Angel never really intended to kill Drogyn, it was meant to just look like he’d tried. Angel said that he knew that Drogyn would have been able to fight off the assassin sent for him. What Angel didn’t factor in is that Wolfram and Hart would bring Drogyn before him and make him kill him in front of them and by that stage to have refused would have tipped his hand and got Drogyn killed anyway. Does that make it right? No but it’s not quite as cold blooded a sacrifice as it appears at first. Lindsay’s murder was a morally grey even evil act and presented as such especially since it was Lorne who had to do it. In the comics Lorne is dead at least partially because of it - it was so contrary to his nature it gave him cancer which added to his incentive to sacrifice himself for another reason. However Lindsay was NOT a good person (even though he was a sympathetic one in some ways), he’d been given numerous chances to reform in the past all of which had resulted in more backstabbing of team AI by him and Lorne had confirmed to himself that he would never be a force for good by reading him. Lindsay himself didn’t seem particularly surprised or annoyed that he’d been killed only that Angel sent what Lindsay called a lackey to do it rather than doing it himself. Would Angel have done it if he hadn’t needed people elsewhere - no I don’t think he’d have given Lindsay the satisfaction but Spike may well have happily offed him.

“But it’s even worse when you realise that Angel only did all that to make a statement - he knew the world wouldn’t be changed. So he did evil in order to give himself the chance to die a hero’s death, not to save the world. And that’s pretty vile in my book.”

I can see where they are coming from here and especially since it did send LA to hell literally. Also part of it was the result of Angel painting himself and his friends into a corner through taking the deal to save Connor in the first place. However he did through the results of his team eliminate several very evil entities including one who wanted to use magic to convince the world that a political opponent was a peadophile, save a baby and strike a major blow against a very evil organisation. Also everyone else who helped him agreed to the deal of their own free will, knowing that there was a chance they would die too. Were they all vile vainglorious fools too? Only Lorne seemed to be the slightest bit reluctant. Everyone else had massive amounts of guilt and need to make some sort of statement to be special.

“I don’t think Angel is irredeemable. But for me redemption for Angel would not be matter of doing a bunch of good to balance off the evil he’s done. Redemption would require he really come to see why he’s been making these dark choices and change something in himself. I think the reason he does these things is because he’s really self-important and sees the world centreing on him.”

Again I can see this and I do think that Angel is a lot more egotistical than some of his fans realise but then again it’s hard not to think you’re desperately important if by word and deed everyone treats you as if you are.
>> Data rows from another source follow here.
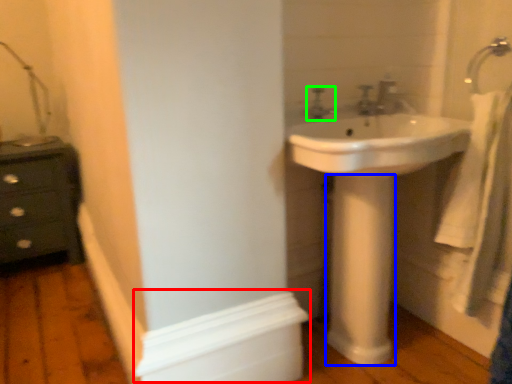 Question: Which is nearer to the molding (highlighted by a red box)? pillar (highlighted by a blue box) or tap (highlighted by a green box).

Choices:
 (A) pillar
 (B) tap

Answer: (A) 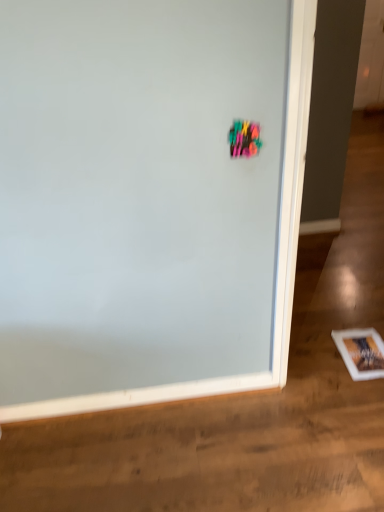 I want to click on vacant space behind white matte picture frame at lower right, so click(x=338, y=320). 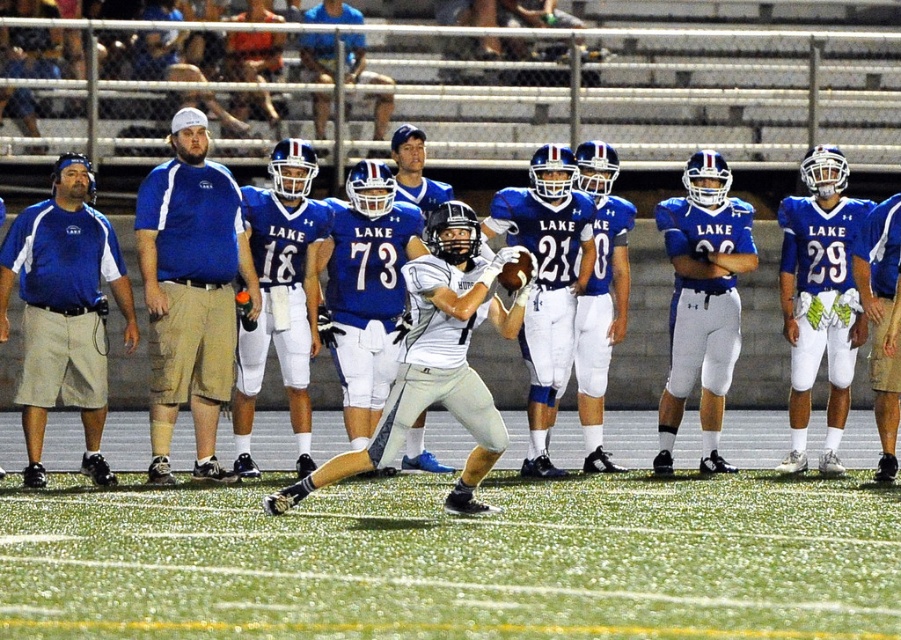 Question: Does white matte jersey at center lie behind matte blue helmet at upper center?

Choices:
 (A) yes
 (B) no

Answer: (B)

Question: Which point is closer to the camera?

Choices:
 (A) green turf at center
 (B) blue fabric shirt at left
 (C) matte blue helmet at upper center

Answer: (A)

Question: Does blue matte uniform at center have a greater width compared to blue fabric shirt at left?

Choices:
 (A) yes
 (B) no

Answer: (A)

Question: Which point is farther from the camera taking this photo?

Choices:
 (A) (176, 445)
 (B) (348, 64)
 (C) (64, 348)
 (D) (489, 394)

Answer: (B)

Question: Does blue matte uniform at center appear under matte blue helmet at upper center?

Choices:
 (A) no
 (B) yes

Answer: (B)

Question: Which object appears closest to the camera in this image?

Choices:
 (A) green turf at center
 (B) white matte jersey at center
 (C) matte blue shirt at left
 (D) blue matte uniform at center

Answer: (A) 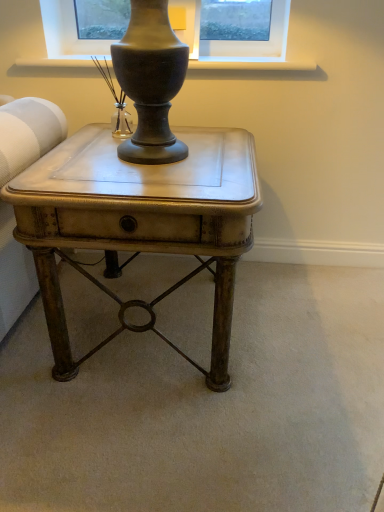 Question: Is matte wood window sill at upper center thinner than matte brown side table at center?

Choices:
 (A) no
 (B) yes

Answer: (B)

Question: Considering the relative sizes of matte wood window sill at upper center and matte brown side table at center in the image provided, is matte wood window sill at upper center wider than matte brown side table at center?

Choices:
 (A) no
 (B) yes

Answer: (A)

Question: Is matte wood window sill at upper center further to camera compared to matte brown side table at center?

Choices:
 (A) no
 (B) yes

Answer: (B)

Question: From a real-world perspective, is matte wood window sill at upper center over matte brown side table at center?

Choices:
 (A) no
 (B) yes

Answer: (B)

Question: Can you confirm if matte wood window sill at upper center is taller than matte brown side table at center?

Choices:
 (A) no
 (B) yes

Answer: (A)

Question: Is matte wood window sill at upper center oriented away from matte brown side table at center?

Choices:
 (A) yes
 (B) no

Answer: (B)

Question: Is matte wood window sill at upper center completely or partially inside matte brown side table at center?

Choices:
 (A) no
 (B) yes

Answer: (A)

Question: Considering the relative positions of matte brown side table at center and matte wood window sill at upper center in the image provided, is matte brown side table at center to the left of matte wood window sill at upper center from the viewer's perspective?

Choices:
 (A) no
 (B) yes

Answer: (B)

Question: From the image's perspective, does matte brown side table at center appear lower than matte wood window sill at upper center?

Choices:
 (A) no
 (B) yes

Answer: (B)

Question: Can you confirm if matte brown side table at center is smaller than matte wood window sill at upper center?

Choices:
 (A) yes
 (B) no

Answer: (B)

Question: Is matte brown side table at center positioned in front of matte wood window sill at upper center?

Choices:
 (A) no
 (B) yes

Answer: (B)

Question: Is matte brown side table at center oriented towards matte wood window sill at upper center?

Choices:
 (A) yes
 (B) no

Answer: (B)

Question: From the image's perspective, relative to matte wood window sill at upper center, is matte brown side table at center above or below?

Choices:
 (A) below
 (B) above

Answer: (A)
Especially if the evil organisation prompting most of your more questionable deeds (most of the actions mentioned were at least partly caused by Wolfram and Hart’s machinations) were caused by a bunch of people trying to drive you to the dark side because of special snowflake status that was utterly unique until very recently especially on top of being ignored and left to stew in your own misery for over a century is going to make you a bit desperate to be important. He isn’t unique in this either - Wesley has been accused of bringing himself down because of him acting in the belief he was the hero of the story however well intentioned that was and Gunn’s actions that resulted in Fred’s death spring from wanting to be special too. Poor Fred and Lorne are the only ones who can be argued not to have suffered from making some questionable decisions through wanting to be somebody or prove themselves in some way. Angel is also desperate for redemption partly through guilt and partly because he would like to be rid of Angelus, who seems to be forever hanging over him and certainly hampers most opportunities he has for much emotional fulfilment.

“That can lead him to do great things. But he does them for less for the good they achieve than because it allows him to see himself as a champion.”

Again I think it’s more true than many Angel fans want to admit but I also think he is genuinely motivated by a desire to do good for its own sake and to atone for the bad.

“But it can also lead him to do the terrible things he does - he can give up and act in ways that are dark (lawyers, Wesley),”

I don’t think anyone is denying this although again I think desperation and being the target of mind games are part of the picture.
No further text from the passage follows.